*** Material provided ***

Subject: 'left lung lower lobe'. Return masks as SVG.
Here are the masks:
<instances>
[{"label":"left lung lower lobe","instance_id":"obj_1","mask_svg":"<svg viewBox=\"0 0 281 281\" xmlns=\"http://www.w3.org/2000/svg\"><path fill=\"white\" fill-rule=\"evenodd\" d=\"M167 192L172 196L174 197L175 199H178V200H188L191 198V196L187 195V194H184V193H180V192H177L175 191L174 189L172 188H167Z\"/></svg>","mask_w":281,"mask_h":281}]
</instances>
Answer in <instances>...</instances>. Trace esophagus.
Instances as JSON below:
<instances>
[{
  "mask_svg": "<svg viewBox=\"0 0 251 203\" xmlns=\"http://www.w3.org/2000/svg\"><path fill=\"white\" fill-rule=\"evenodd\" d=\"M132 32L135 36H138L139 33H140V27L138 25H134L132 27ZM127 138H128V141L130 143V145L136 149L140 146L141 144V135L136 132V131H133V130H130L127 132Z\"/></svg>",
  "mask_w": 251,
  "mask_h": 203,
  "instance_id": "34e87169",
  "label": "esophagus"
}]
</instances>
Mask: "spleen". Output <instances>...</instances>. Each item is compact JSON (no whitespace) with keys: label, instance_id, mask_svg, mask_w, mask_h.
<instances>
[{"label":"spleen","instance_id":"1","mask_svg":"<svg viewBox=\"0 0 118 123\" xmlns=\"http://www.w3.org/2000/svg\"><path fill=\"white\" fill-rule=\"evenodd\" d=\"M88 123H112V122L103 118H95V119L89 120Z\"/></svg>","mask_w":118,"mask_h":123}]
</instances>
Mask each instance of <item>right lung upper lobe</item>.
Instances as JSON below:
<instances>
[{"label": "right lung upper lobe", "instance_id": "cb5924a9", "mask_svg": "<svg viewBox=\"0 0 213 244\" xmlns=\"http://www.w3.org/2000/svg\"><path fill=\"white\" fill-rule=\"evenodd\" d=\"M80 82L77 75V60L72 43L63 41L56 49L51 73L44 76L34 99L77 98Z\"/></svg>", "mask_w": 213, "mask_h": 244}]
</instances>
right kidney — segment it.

*** End of Material provided ***

| Task objective |
Line by line, retype the data exactly as written.

| Output |
Subject: 'left lung lower lobe'. Return masks as SVG.
Here are the masks:
<instances>
[{"label":"left lung lower lobe","instance_id":"obj_1","mask_svg":"<svg viewBox=\"0 0 281 281\" xmlns=\"http://www.w3.org/2000/svg\"><path fill=\"white\" fill-rule=\"evenodd\" d=\"M167 192L172 196L174 197L175 199H178V200H188L191 198V196L187 195V194H184V193H180V192H177L175 191L174 189L172 188H167Z\"/></svg>","mask_w":281,"mask_h":281}]
</instances>
Answer in <instances>...</instances>. Trace esophagus.
Instances as JSON below:
<instances>
[{
  "mask_svg": "<svg viewBox=\"0 0 251 203\" xmlns=\"http://www.w3.org/2000/svg\"><path fill=\"white\" fill-rule=\"evenodd\" d=\"M132 32L135 36H138L139 33H140V27L138 25H134L132 27ZM127 138H128V141L130 143V145L136 149L140 146L141 144V135L136 132V131H133V130H130L127 132Z\"/></svg>",
  "mask_w": 251,
  "mask_h": 203,
  "instance_id": "34e87169",
  "label": "esophagus"
}]
</instances>
Mask: "spleen". Output <instances>...</instances>. Each item is compact JSON (no whitespace) with keys: label, instance_id, mask_svg, mask_w, mask_h.
<instances>
[{"label":"spleen","instance_id":"1","mask_svg":"<svg viewBox=\"0 0 118 123\" xmlns=\"http://www.w3.org/2000/svg\"><path fill=\"white\" fill-rule=\"evenodd\" d=\"M88 123H112V122L103 118H95V119L89 120Z\"/></svg>","mask_w":118,"mask_h":123}]
</instances>
Mask each instance of <item>right lung upper lobe</item>.
Instances as JSON below:
<instances>
[{"label": "right lung upper lobe", "instance_id": "cb5924a9", "mask_svg": "<svg viewBox=\"0 0 213 244\" xmlns=\"http://www.w3.org/2000/svg\"><path fill=\"white\" fill-rule=\"evenodd\" d=\"M80 82L77 75V60L72 43L63 41L56 49L51 73L44 76L34 99L77 98Z\"/></svg>", "mask_w": 213, "mask_h": 244}]
</instances>
right kidney — segment it.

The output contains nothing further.